Gary Webb (August 31, 1955December 10, 2004) was a controversial American investigative journalist, best known for his 1996 "Dark Alliance" investigative report series, written for the San Jose Mercury News. In the three-part series (later published as a book), Webb investigated Nicaraguans linked to the CIA-backed Contras who had allegedly distributed crack cocaine into Los Angeles and funneled profits to the Contras. Although Webb's claims were never disproven, the story was disowned by the Mercury News, effectively ending Webb's career as a mainstream media journalist.

Early life

Webb was born to a military family in Corona, California. At 15, Webb began writing editorials for his suburban Indianapolis high school newspaper. At the height of the protests against the Vietnam War, he created his first controversy when he criticized the use of a female drill team to rally students for the war effort.

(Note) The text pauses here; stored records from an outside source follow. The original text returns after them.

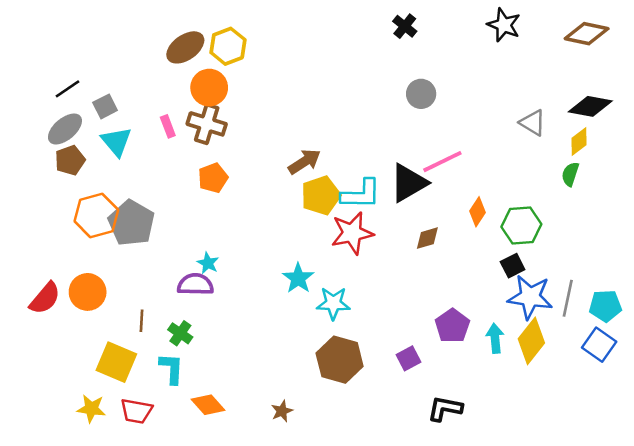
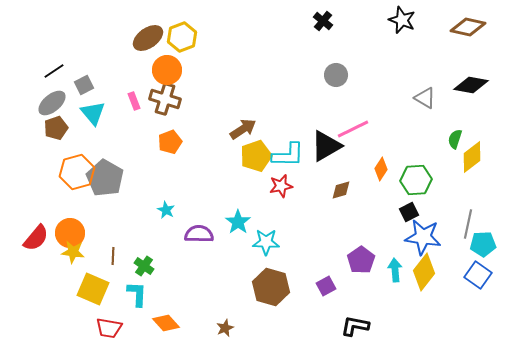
yellow diamond: (579, 142) -> (472, 157), moved, size x1.4
red star: (352, 233) -> (281, 186), size x0.7
purple semicircle: (195, 284) -> (199, 234), moved
gray line: (568, 298) -> (468, 224), moved
yellow star: (91, 409) -> (73, 252), moved

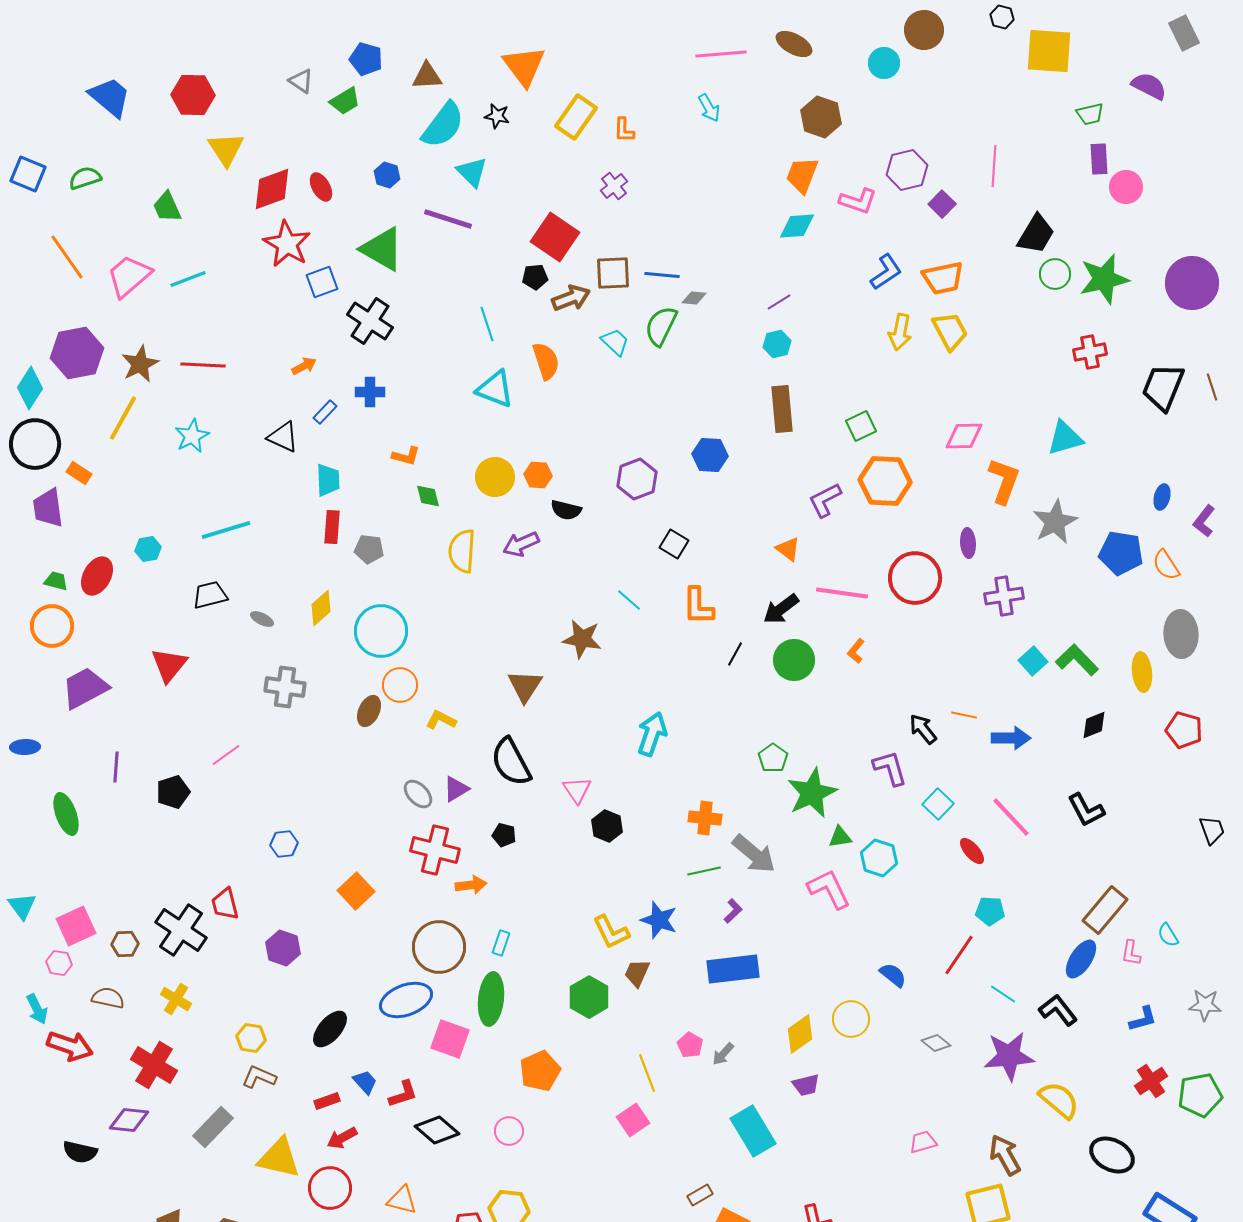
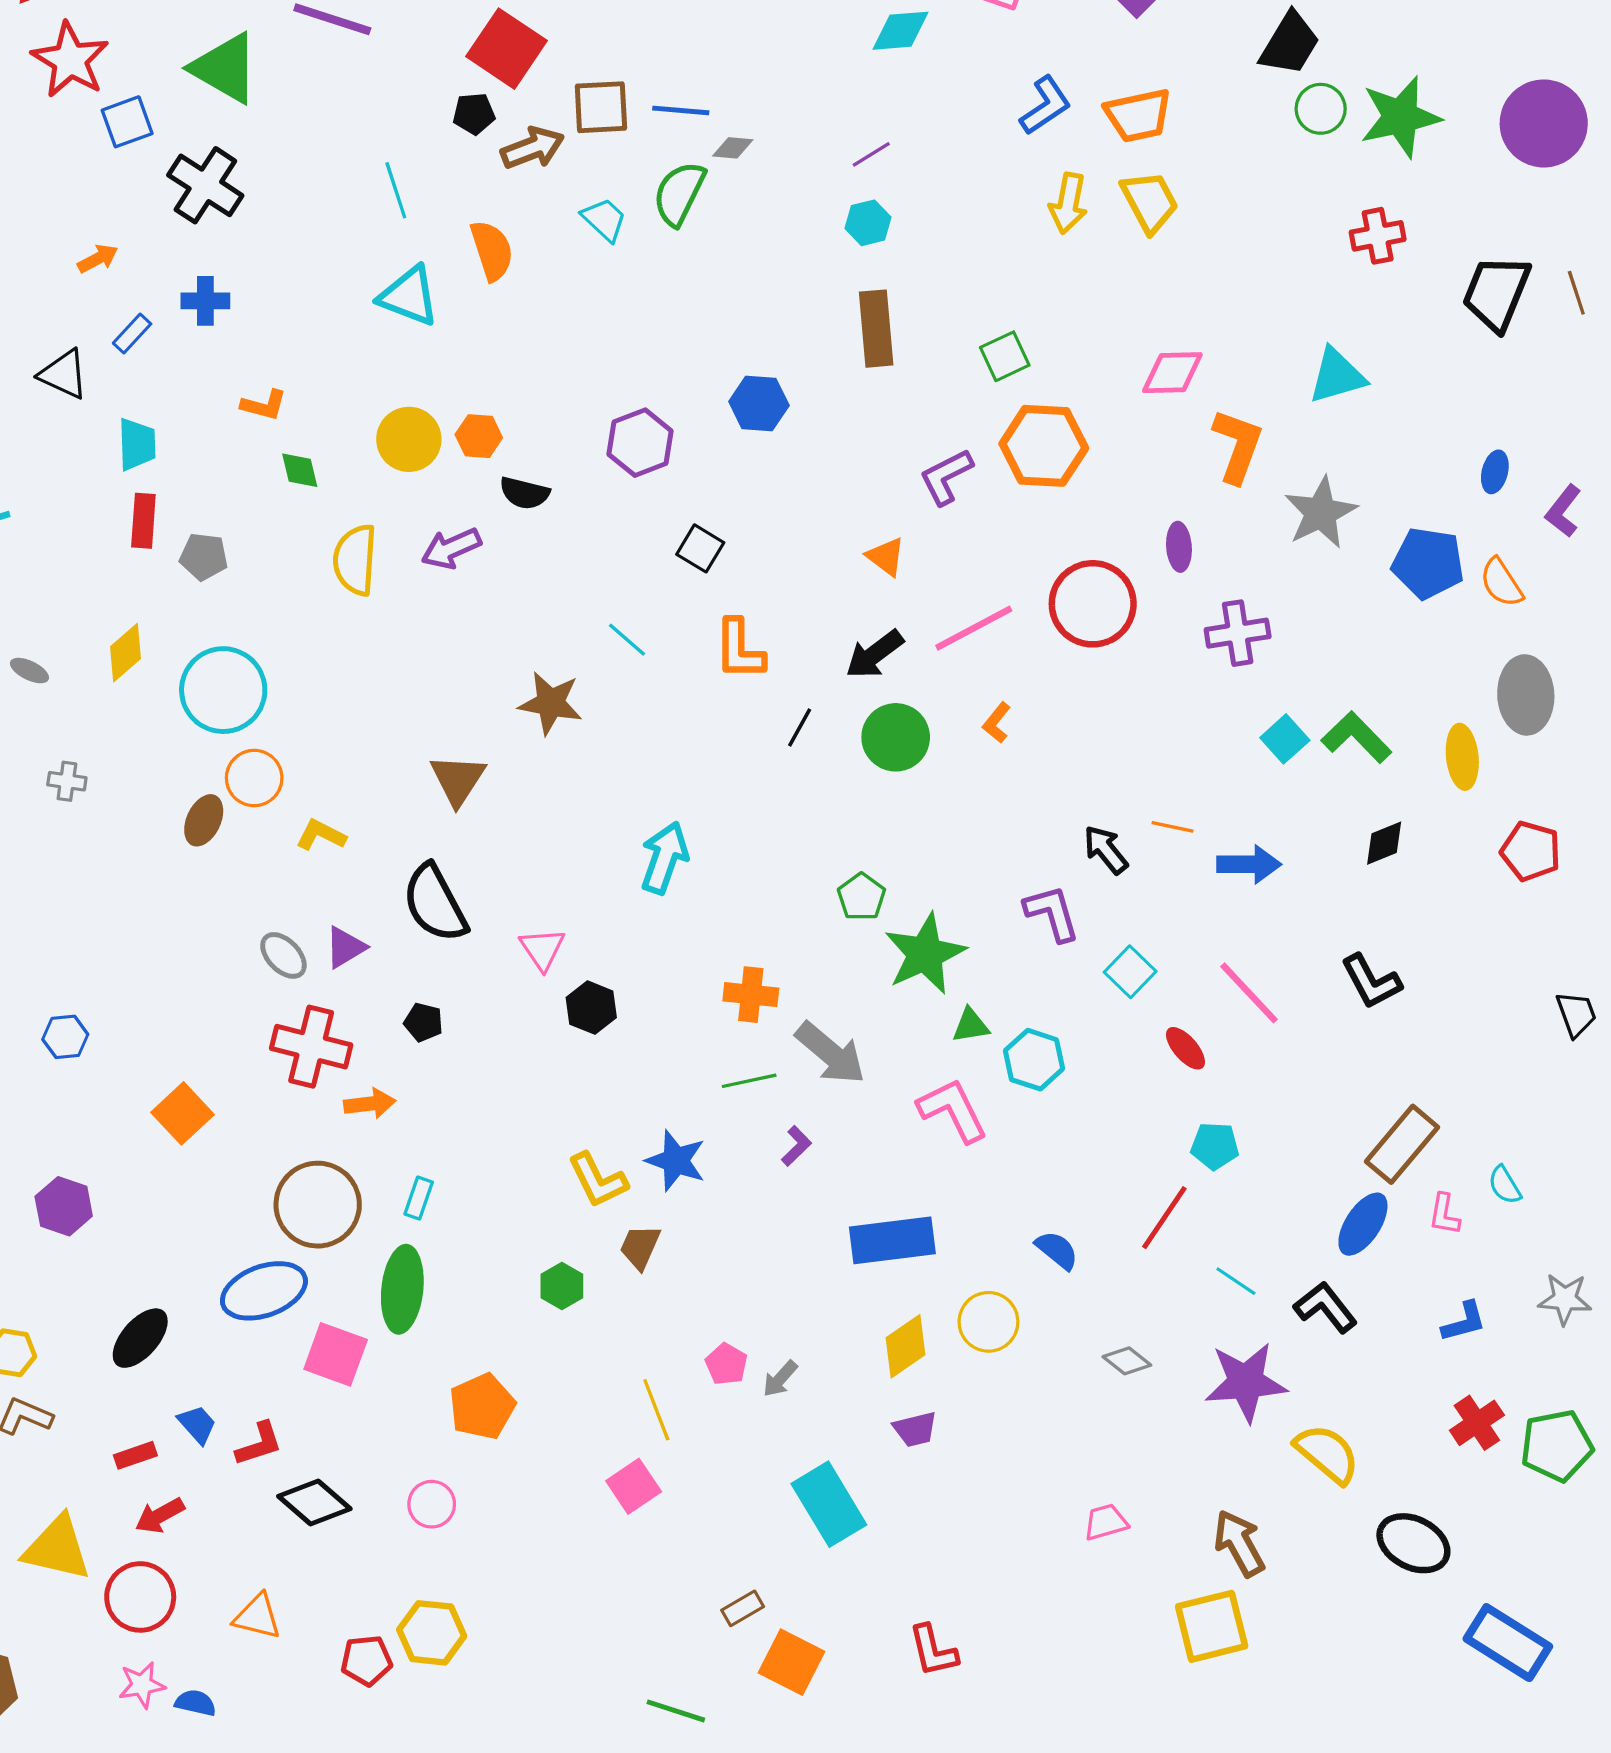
pink line: (842, 593) -> (974, 628), turned -36
gray cross: (285, 687) -> (67, 781), size x0.6
blue rectangle: (733, 969) -> (892, 1240), moved
green hexagon: (589, 997) -> (562, 1286), size x0.7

Webb attended journalism school at Northern Kentucky University, where he was on staff at the student newspaper The Northerner, but dropped out. He started his professional career at the Kentucky Post, then worked as a statehouse correspondent for the Cleveland Plain Dealer. Webb found a lifelong passion in investigating government and private sector corruption.

In 1988, Webb joined the San Jose Mercury News as a staff writer. He helped expose freeway retrofitting problems in the 1989 Loma Prieta earthquake and wrote stories about computer software problems at the California DMV.

Dark Alliance

In August of 1996, the San Jose Mercury News published Webb's "Dark Alliance", a 20,000 word, three-part investigative series which alleged that Nicaraguan drug traffickers had sold and distributed crack cocaine in Los Angeles during the 1980s, and that drug profits were used to fund the CIA-supported Nicaraguan Contras. Webb never asserted that the CIA directly aided drug dealers to raise money for the Contras, but he did document that the CIA was aware of the cocaine transactions and the large shipments of cocaine into the U.S. by the Contra personnel (Webb's 1999 book, Dark Alliance, substantiated these allegations with copious references).

"Dark Alliance" received national attention. At the height of the interest, the web version of it on San Jose Mercury News website received 1.3 million hits a day. According to the Columbia Journalism Review, the series became "the most talked-about piece of journalism in 1996 and arguably the most famous -- some would say infamous -- set of articles of the decade."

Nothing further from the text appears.